De kantonrechter is van oordeel dat het ontslag op staande voet niet rechtsgeldig is gegeven vanwege het ontbreken van een dringende reden. Er bestaat nog veel onduidelijkheid over de betreffende order waarop de uren (volgens Texis ten onrechte) geboekt zijn. Texis heeft tijdens de zitting erkend dat werknemer de betreffende order op verzoek van Texis heeft aangemaakt om zo zijn uren te verantwoorden. Daarmee zijn de in de ontslagbrief genoemde aspecten omtrent het wel of niet liegen over het bestaan en gebruik van het bestand of de order ongegrond, daargelaten of zij een dringende reden opleverden dan wel aan het bestaan daarvan konden bijdragen. Ook de niet declarabele uren van zijn collega’s zijn in die order geboekt. Ter zitting is duidelijk geworden dat Texis ook nu nog geen afdoende zekerheid heeft over het declarabel zijn van de uren waarvan zij stelt dat werknemer die onterecht op deze order geboekt zou hebben. Het had, alvorens een verstrekkend middel als ontslag op staande voet in te zetten, op de weg van Texis gelegen hierover zekerheid te verkrijgen. Dat zij dat niet heeft gedaan maakt dat het ontslag op staande voet geen stand kan houden. De kantonrechter kent aan de werknemer een billijke vergoeding, een gefixeerde schadevergoeding en de transitievergoeding toe. Ook wordt aan werknemer het achterstallig loon vanaf de op non-actief stelling (2 maart 2023) tot aan de einddatum van de arbeidsovereenkomst (30 maart 2023) toegekend. Het voorwaardelijk ontbindingsverzoek van Texis wordt afgewezen, nu werknemer heeft berust in het ontslag op staande voet en de arbeidsovereenkomst is geëindigd per 30 maart 2023.

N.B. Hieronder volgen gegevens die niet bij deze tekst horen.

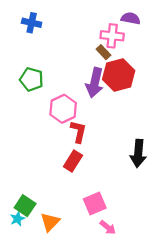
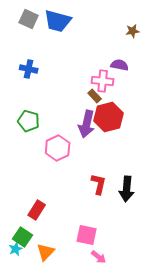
red L-shape: (78, 132) -> (99, 184), moved
red rectangle: (73, 161) -> (37, 210), moved
pink square: (95, 203) -> (87, 235), turned 35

Misbruik of manipulatie van informatie
Rechtbank Rotterdam 27 juni 2023, ECLI:NL:RBROT:2023:5522 (publicatiedatum 5 juli 2023)
Werkneemster treedt op 1 januari 2023 in dienst bij werkgever als verkoper administratie op basis van een arbeidsovereenkomst voor bepaalde tijd van vijf maanden. Werkneemster stelt ten onrechte op staande voet ontslagen te zijn. Werkneemster vraagt niet om vernietiging van het ontslag op staande voet, maar wel om een verklaring voor recht dat het ontslag niet rechtsgeldig is gegeven. Daarnaast vraagt ze om de betaling van achterstallig loon, een transitievergoeding, gefixeerde schadevergoeding en billijke vergoeding.

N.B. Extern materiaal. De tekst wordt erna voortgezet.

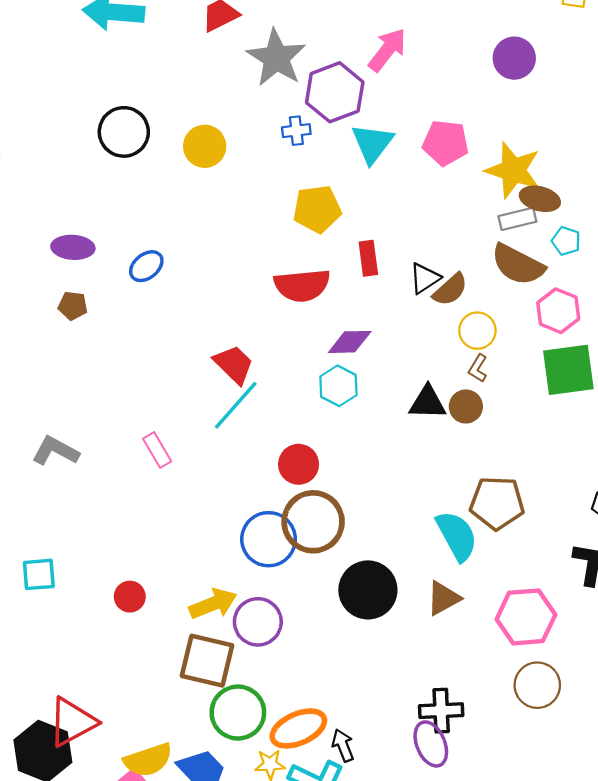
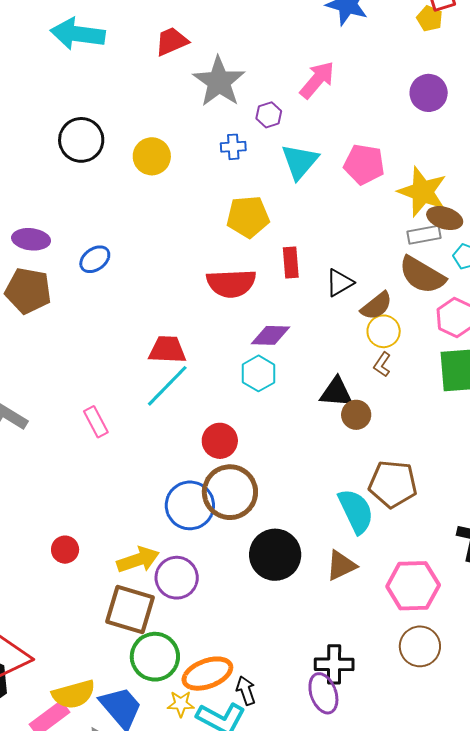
purple hexagon: (335, 92) -> (269, 115), size x0.5
brown semicircle: (450, 290) -> (376, 306), moved
brown pentagon: (73, 306) -> (28, 291), size x1.8
red trapezoid: (234, 364) -> (167, 350), turned -45
brown circle: (466, 406) -> (356, 415), moved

Werkgever legt in ontslagbrief twee redenen aan het ontslag ten grondslag: "misbruik bedrijfsinformatie kopiëren gegevens" en "werkweigering". Werkneemster betwist deze beschuldigingen en de kantonrechter constateert dat werkgever niet heeft kunnen bewijzen dat werkneemster zich schuldig heeft gemaakt aan het stelen of misbruiken van bedrijfsinformatie, noch dat ze werk heeft geweigerd. Werkneemster geeft aan dat ze als gevolg van whiplashklachten niet kon werken en dat de werkgever geen bedrijfsarts heeft ingeschakeld om dit te toetsen. Aangezien er geen aanwijzingen zijn dat werkneemster zonder goede reden afwezig was, kan er geen sprake zijn van werkweigering. De kantonrechter oordeelt dan ook dat het ontslag op staande voet niet rechtsgeldig is gegeven en wijst een gefixeerde schadevergoeding van € 10.322,58 bruto toe, evenals de transitievergoeding van € 555,56 bruto. Ook moet werkgever achterstallig loon en vakantietoeslag betalen. Wat betreft de billijke vergoeding overweegt de kantonrechter het volgende. Het is op zichzelf ernstig verwijtbaar dat werkgever werkneemster zonder deugdelijke reden op staande voet ontslagen heeft en het salaris vanaf februari 2023 niet heeft betaald. In principe rechtvaardigt dit de toekenning van een billijke vergoeding. De kantonrechter ziet echter aanleiding deze billijke vergoeding vast te stellen op nul. In dit oordeel speelt mee dat werkneemster recht heeft op in totaal € 20.000 aan loon vermeerderd met 8% vakantietoeslag (over de maanden januari tot en met mei 2023), alsmede de transitievergoeding, en dat daartegenover hooguit twee weken werk staat. Werkneemster is immers op 1 januari 2023 in dienst getreden, zij heeft op 19 januari 2023 een auto-ongeluk gehad, tussendoor is zij nog twee dagen ziek geweest. Daar komt bij dat werkneemster op enig moment het dreigement geuit heeft werkgever te ‘verklikken’ bij de Belastingdienst. Dit heeft de verhoudingen (verder) op scherp gezet. Een billijke vergoeding past niet bij die situatie.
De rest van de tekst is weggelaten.